Growing up, I spent every Christmas Eve at my Grandma Mary Pencek’s house on Ocelot Street in Dunkirk. She served Wigilia, the traditional Polish Christmas Eve dinner.

I remember relatives, Polish food, presents from extended family, dress-up sweaters that were too hot for me, and anticipation of the Christmas morning hoard to come back home. I also can’t forget when we all passed around the “oplatek,” or Christmas wafer — a tradition where everyone breaks off a piece of each other’s wafer and wishes each other good tidings and blessings in the upcoming New Year.

Most of all, I remember my grandma, whom I miss dearly.

She never really had much to say, but she made sure her family was taken care of.
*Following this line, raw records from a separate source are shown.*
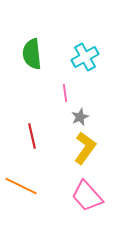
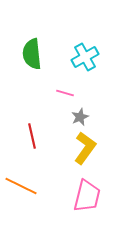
pink line: rotated 66 degrees counterclockwise
pink trapezoid: rotated 124 degrees counterclockwise
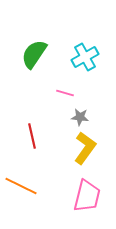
green semicircle: moved 2 px right; rotated 40 degrees clockwise
gray star: rotated 30 degrees clockwise
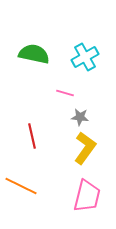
green semicircle: rotated 68 degrees clockwise
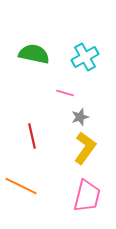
gray star: rotated 24 degrees counterclockwise
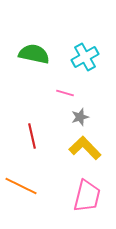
yellow L-shape: rotated 80 degrees counterclockwise
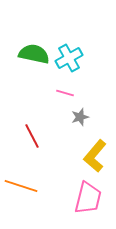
cyan cross: moved 16 px left, 1 px down
red line: rotated 15 degrees counterclockwise
yellow L-shape: moved 10 px right, 8 px down; rotated 96 degrees counterclockwise
orange line: rotated 8 degrees counterclockwise
pink trapezoid: moved 1 px right, 2 px down
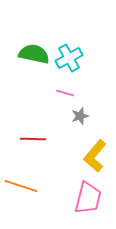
gray star: moved 1 px up
red line: moved 1 px right, 3 px down; rotated 60 degrees counterclockwise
Taking care of family was really the only type of thing that was important to her. Nowadays people can be family-oriented — not as much as they used to be, but not as little as some would have you believe — but, everybody has to express themselves. Grandma may not have had time for much self-expression, raising five kids alone after her husband died in 1963, but she never seemed to have the desire to do so, either.
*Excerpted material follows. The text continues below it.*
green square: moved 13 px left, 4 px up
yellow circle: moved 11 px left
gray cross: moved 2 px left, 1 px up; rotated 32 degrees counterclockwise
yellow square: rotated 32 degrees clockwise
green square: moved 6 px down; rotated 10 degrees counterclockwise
Actually, she expressed plenty — through actions, not words.

Through letting her house get taken over every Christmas Eve by dozens of family members, including us unruly grandkids.

Through cooking an elaborate Wigilia for everyone.

Through getting us expensive presents — and as we grew older, cold, hard cash — even though she was not well-to-do.

Through her huge smile on Christmas Eve after a successful dinner, watching contentedly as her far-flung family caught up with each other.

When Grandma moved to Lincoln Arms on the corner of Fifth and Main in 1997, she sold the Ocelot Street house. The Christmas Eve gatherings moved to my mother’s residence in Fredonia, but it somehow just wasn’t the same as going to Grandma’s home. (Maybe part of that was that I was grown up by then, too.)

And now, Grandma is gone, too. She died in August 2016. Christmas won’t ever be the same.

This Christmas season, I suggest all of you take a good, long look at your loved ones and give thanks to God that He has allowed them to be there with you. At some point or another, you will not be able to join them. But you can keep your holiday experiences with them in your memory bank, ready to be called up at any time, as I have with my Grandma Pencek.